Stream Recorder
https://www.hlsloader.comVideo sites supported by Stream Recorder
What Is Stream Recorder?

Stream Recorder is a video downloader built specifically for HLS-based video.
According to WHOIS records, the domain was registered in May 2018, and the Internet Archive has records going back to March 2019. The browser extension was also released in 2019, suggesting Stream Recorder was the product of a lengthy planning and development process before it ever launched publicly.
How to Use Stream Recorder
Stream Recorder can't download video on its own — you'll need to install the browser extension first.
When you navigate to a page with an HLS-based video, the red dot in the center of the Stream Recorder extension icon grows larger. Click the icon in that state and you'll be taken to the Stream Recorder page, where conversion begins automatically.
Once conversion is complete, a Save button appears — click it to download the video.
You can try Stream Recorder right away on the homepage below, which features an HLS video:
How Stream Recorder Downloads Videos
When the extension redirects you to the Stream Recorder page, checking the network tab reveals regular requests being made to URLs in this format:
blob:chrome-extension://iogidnfllpdhagebkblkgbfijkbkjdmm/xxx
The responses to those requests are raw video binary data, which suggests the extension is fetching the m3u8 index and TS segments and passing them to the Stream Recorder page.

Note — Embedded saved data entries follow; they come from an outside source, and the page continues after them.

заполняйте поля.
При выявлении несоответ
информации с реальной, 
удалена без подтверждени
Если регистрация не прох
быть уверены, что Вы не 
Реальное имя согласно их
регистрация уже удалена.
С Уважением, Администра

Looking at Stream Recorder's source code confirms it uses hls.js. When the segments retrieved from the index are not already in fMP4 format, the extension appears to convert them to fMP4 using hls.js before passing the data to the Stream Recorder page. The page then concatenates the incoming fMP4 binary data into a final MP4 file.
Things to Watch Out For
As mentioned at the top, Stream Recorder is built for HLS-based video only — it does not detect direct video links. If you also need to download non-HLS video, you'll want a tool like FetchV or SnapAny that handles both.

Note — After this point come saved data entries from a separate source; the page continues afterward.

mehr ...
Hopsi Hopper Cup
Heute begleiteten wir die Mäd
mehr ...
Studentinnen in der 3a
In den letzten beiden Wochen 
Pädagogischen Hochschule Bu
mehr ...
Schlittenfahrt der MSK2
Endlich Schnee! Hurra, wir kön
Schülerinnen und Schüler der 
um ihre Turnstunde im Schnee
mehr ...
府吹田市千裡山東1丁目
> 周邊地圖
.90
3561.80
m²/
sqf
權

Why Use Stream Recorder Over FetchV or SnapAny?
That said, Stream Recorder has one meaningful advantage over FetchV and SnapAny: you don't have to manually select which video to convert.
With FetchV and SnapAny, you pick the video yourself from a list — and it's easy to accidentally grab a video-only stream with no audio, an audio-only stream with no video, or even a video ad.
Stream Recorder sidesteps this by automatically converting all detected HLS video on the page at once, making that kind of mistake much less likely.
The flip side is that Stream Recorder may end up converting videos you didn't want, wasting bandwidth and memory in the process — so it's not a straightforward win in every situation.